| TO DO |
The entries below contain pictures. Write out only the lines from the line with "tyyliin näin: katsokaa tämä" up to and including the line with "personenbezogenen Daten mit", exactly, without them.

(Collected data)
☆ ☆ ☆
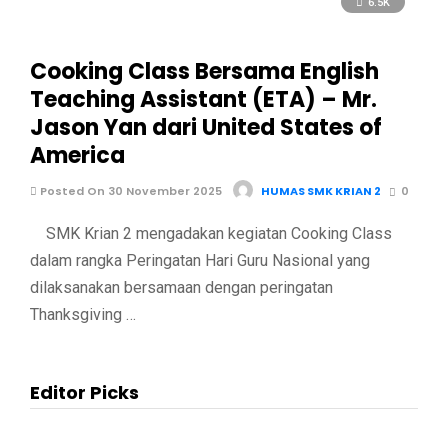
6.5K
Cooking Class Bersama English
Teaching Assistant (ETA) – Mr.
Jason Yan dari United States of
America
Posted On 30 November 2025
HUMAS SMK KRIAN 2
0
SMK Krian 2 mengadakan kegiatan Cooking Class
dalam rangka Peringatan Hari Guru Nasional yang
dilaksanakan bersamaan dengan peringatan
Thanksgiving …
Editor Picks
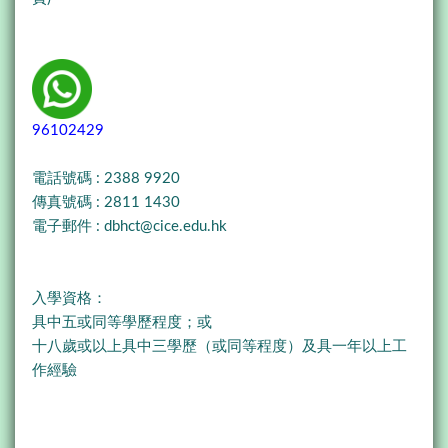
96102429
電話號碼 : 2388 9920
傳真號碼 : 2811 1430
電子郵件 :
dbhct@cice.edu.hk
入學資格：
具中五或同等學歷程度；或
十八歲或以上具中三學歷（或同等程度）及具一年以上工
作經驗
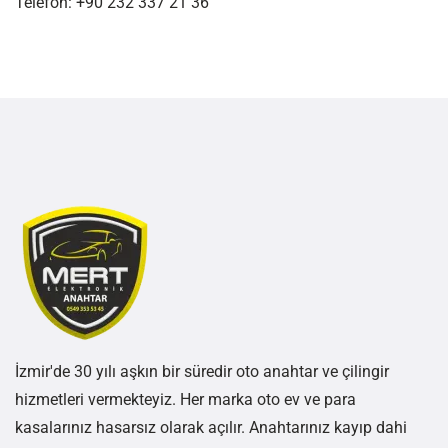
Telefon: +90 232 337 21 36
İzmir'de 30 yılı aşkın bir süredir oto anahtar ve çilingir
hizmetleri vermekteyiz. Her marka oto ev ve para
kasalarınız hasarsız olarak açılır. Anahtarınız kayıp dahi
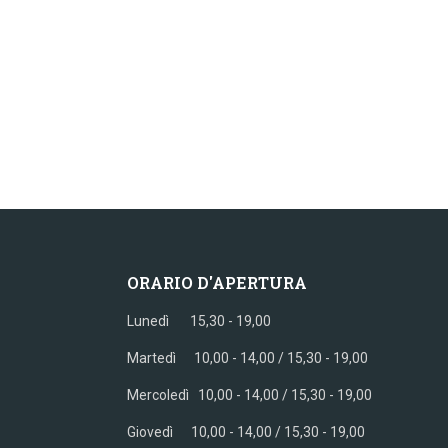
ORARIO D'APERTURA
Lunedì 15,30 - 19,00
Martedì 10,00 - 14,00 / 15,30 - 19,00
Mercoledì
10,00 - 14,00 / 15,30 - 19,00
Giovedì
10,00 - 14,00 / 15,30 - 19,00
☆ ☆ ☆
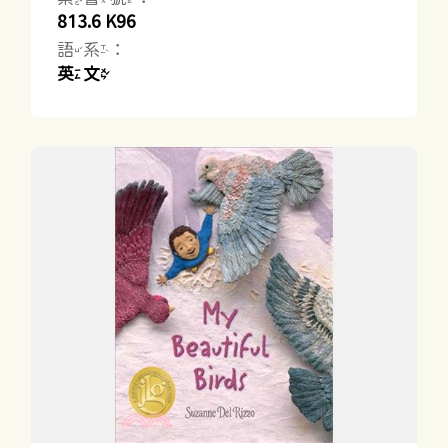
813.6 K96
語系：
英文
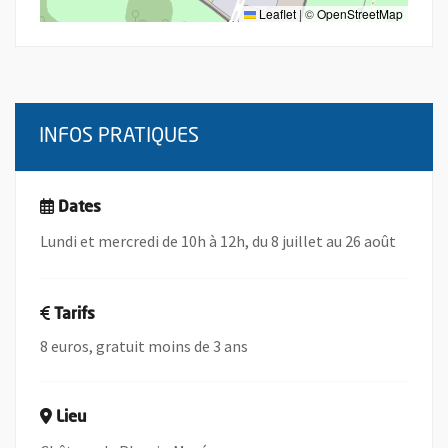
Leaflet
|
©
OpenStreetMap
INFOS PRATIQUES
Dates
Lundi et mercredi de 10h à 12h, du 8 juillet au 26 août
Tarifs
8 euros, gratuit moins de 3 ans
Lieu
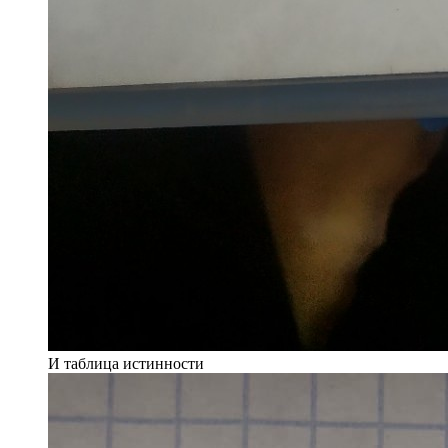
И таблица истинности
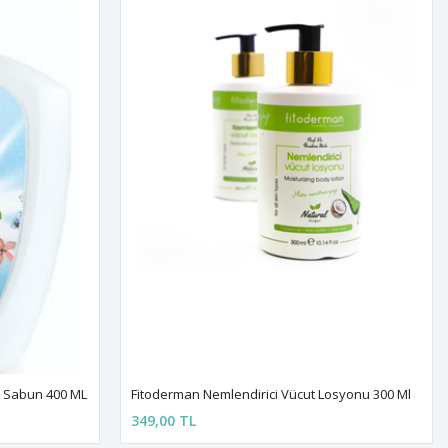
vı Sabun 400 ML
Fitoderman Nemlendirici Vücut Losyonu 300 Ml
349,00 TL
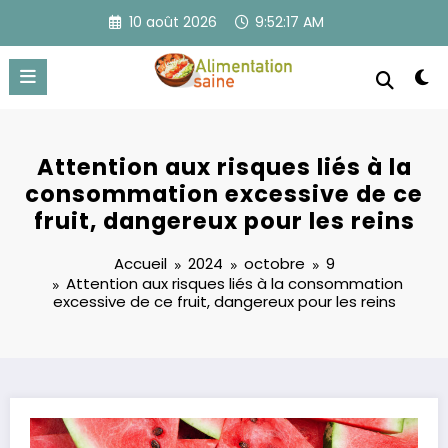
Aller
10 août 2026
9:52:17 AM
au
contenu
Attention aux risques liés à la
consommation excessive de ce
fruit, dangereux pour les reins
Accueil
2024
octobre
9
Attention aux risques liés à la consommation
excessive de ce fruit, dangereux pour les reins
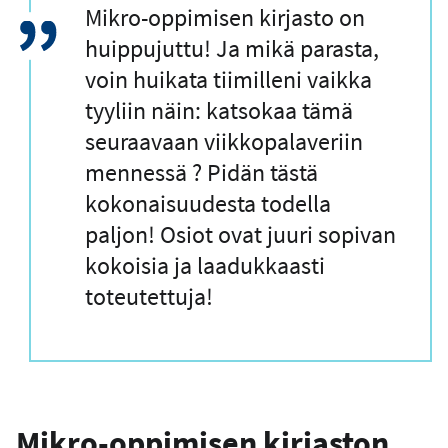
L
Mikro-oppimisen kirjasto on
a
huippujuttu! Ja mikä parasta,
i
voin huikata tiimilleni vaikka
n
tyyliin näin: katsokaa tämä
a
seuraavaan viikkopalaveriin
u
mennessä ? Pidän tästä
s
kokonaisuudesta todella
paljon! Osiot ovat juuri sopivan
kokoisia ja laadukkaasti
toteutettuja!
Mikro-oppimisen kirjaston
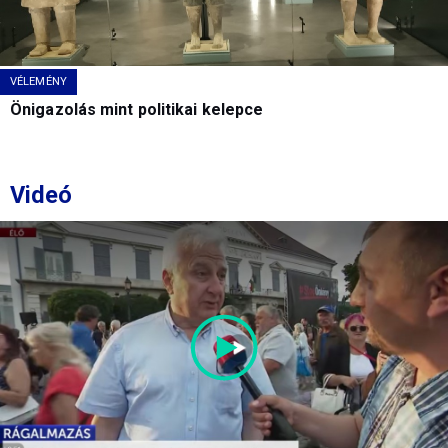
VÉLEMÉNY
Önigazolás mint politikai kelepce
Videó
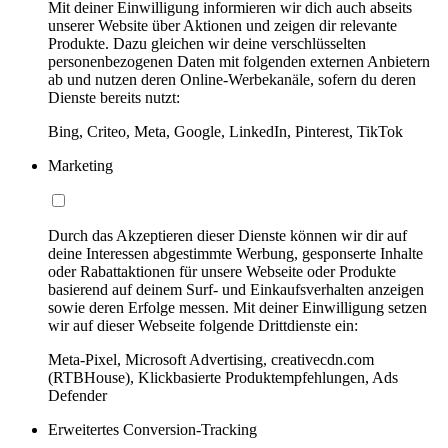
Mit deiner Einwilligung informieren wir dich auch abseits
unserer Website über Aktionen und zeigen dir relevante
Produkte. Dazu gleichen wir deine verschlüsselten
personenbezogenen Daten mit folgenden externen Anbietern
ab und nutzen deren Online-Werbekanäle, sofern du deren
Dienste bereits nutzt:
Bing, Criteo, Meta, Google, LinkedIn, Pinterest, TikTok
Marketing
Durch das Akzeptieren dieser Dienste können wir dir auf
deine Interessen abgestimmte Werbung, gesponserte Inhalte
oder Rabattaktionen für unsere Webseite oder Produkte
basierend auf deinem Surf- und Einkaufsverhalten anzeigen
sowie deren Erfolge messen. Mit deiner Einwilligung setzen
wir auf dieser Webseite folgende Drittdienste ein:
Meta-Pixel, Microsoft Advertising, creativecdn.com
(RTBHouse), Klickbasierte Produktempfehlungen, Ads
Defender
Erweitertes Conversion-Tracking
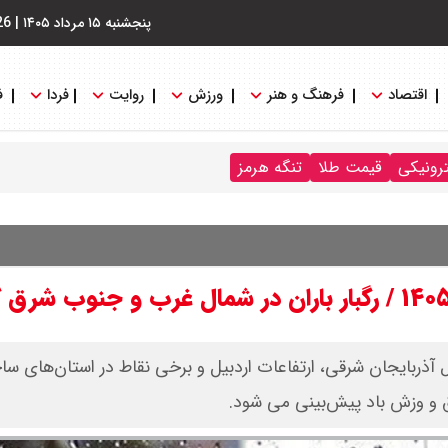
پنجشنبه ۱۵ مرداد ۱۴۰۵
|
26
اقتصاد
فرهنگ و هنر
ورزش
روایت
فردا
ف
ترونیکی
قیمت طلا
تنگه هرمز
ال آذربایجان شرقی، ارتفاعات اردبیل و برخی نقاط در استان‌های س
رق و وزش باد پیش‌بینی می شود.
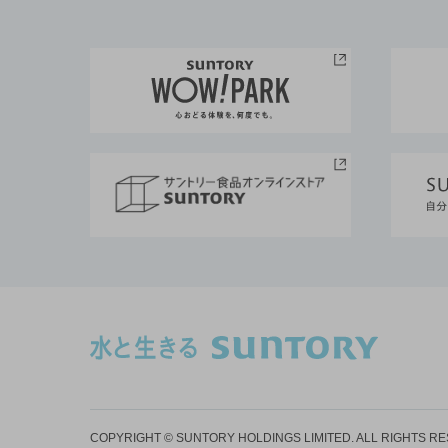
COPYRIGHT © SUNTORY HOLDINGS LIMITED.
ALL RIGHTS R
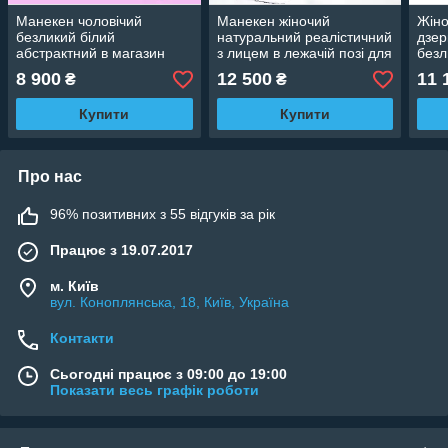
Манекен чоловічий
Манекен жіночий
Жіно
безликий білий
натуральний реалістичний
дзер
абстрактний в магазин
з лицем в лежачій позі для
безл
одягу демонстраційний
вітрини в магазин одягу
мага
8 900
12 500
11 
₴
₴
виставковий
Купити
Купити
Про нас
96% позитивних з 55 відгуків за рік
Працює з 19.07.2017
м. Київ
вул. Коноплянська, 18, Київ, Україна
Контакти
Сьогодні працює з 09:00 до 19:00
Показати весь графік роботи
☆ ☆ ☆
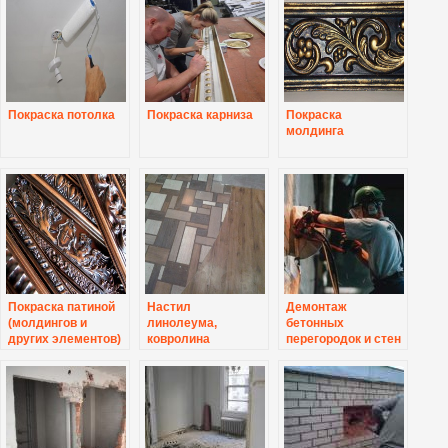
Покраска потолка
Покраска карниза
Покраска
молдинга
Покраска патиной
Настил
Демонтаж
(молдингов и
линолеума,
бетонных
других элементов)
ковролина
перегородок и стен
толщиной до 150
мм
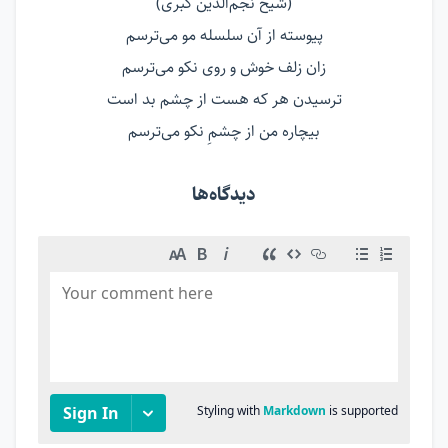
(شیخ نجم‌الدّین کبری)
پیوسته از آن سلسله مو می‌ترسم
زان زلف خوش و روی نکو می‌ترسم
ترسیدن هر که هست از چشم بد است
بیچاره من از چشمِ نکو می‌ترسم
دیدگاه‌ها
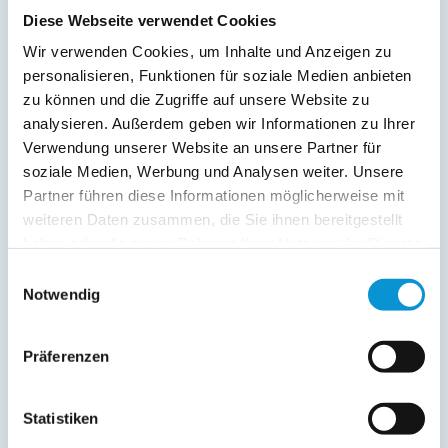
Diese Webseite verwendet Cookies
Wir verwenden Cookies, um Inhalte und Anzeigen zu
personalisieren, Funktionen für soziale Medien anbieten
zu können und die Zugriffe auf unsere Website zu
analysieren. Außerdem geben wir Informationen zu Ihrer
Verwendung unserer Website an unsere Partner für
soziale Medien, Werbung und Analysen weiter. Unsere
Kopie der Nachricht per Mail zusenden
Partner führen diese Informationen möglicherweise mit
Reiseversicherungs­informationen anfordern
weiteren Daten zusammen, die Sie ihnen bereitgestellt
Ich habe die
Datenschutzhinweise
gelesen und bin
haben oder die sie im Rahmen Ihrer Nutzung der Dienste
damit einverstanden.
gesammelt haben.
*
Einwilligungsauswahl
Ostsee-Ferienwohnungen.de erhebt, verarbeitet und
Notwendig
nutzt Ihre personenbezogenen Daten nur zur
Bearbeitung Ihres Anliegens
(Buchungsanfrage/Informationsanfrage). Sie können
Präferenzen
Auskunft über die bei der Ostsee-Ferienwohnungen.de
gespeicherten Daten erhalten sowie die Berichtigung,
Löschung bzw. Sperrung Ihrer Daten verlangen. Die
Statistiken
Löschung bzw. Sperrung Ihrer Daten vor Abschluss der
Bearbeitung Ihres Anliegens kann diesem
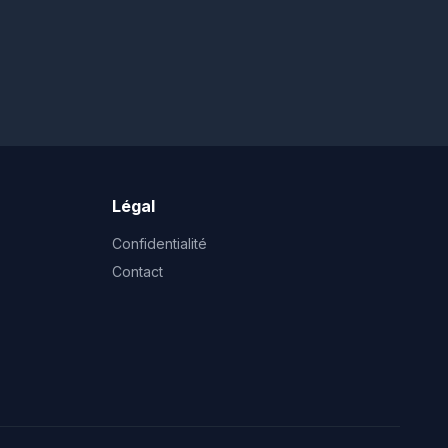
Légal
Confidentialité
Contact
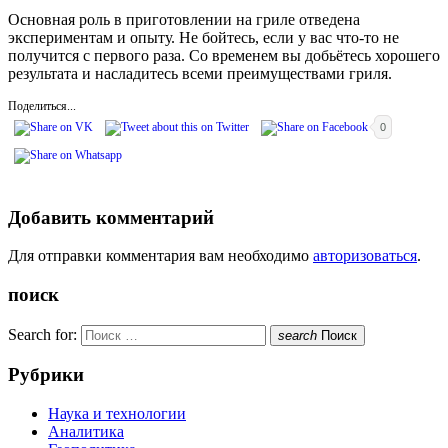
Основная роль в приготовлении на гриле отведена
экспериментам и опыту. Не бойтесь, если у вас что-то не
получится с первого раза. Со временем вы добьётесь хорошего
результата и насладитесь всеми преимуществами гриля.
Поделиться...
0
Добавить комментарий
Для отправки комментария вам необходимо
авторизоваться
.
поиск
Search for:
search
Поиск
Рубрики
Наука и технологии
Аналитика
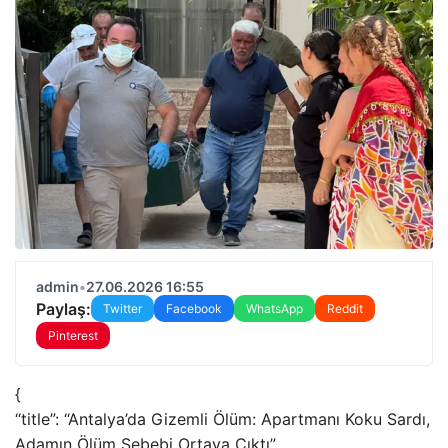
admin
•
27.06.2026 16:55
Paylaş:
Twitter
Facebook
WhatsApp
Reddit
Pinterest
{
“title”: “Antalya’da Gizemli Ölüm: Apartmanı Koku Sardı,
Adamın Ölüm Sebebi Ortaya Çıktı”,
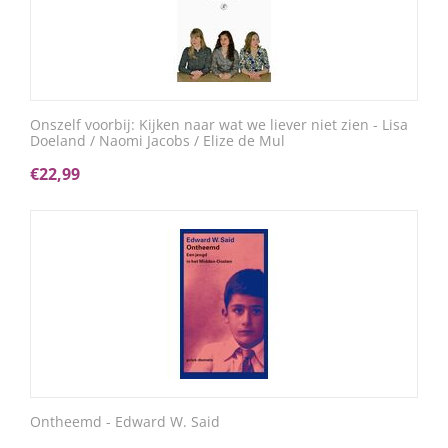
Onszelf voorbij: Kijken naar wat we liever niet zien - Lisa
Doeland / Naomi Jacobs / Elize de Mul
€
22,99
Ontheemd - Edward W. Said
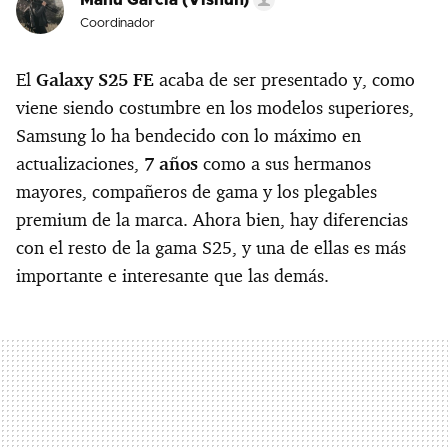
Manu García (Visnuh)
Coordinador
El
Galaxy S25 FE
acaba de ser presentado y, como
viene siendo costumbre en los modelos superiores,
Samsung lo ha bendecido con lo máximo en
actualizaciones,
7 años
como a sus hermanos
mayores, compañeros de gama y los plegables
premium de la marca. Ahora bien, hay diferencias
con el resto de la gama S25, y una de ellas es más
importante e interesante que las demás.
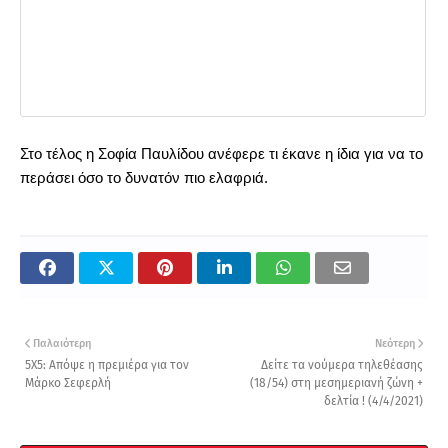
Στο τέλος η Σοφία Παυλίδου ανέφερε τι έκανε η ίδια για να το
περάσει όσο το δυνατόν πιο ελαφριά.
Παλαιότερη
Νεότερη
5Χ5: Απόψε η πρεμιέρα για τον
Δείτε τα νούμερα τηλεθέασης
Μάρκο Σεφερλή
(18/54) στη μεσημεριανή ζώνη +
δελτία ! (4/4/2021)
☆ ☆ ☆
| REPLY TO THE EXERCISE |
tyyliin näin: katsokaa tämä
a
seuraavaan viikkopalaveriin
u
mennessä ? Pidän tästä
s
kokonaisuudesta todella
paljon! Osiot ovat juuri sopivan
kokoisia ja laadukkaasti
toteutettuja!
Mikro-oppimisen kirjaston
VÉLEMÉNY
Önigazolás mint politikai kelepce
Videó
Mit deiner Einwilligung informieren wir dich auch abseits
unserer Website über Aktionen und zeigen dir relevante
Produkte. Dazu gleichen wir deine verschlüsselten
personenbezogenen Daten mit folgenden externen Anbietern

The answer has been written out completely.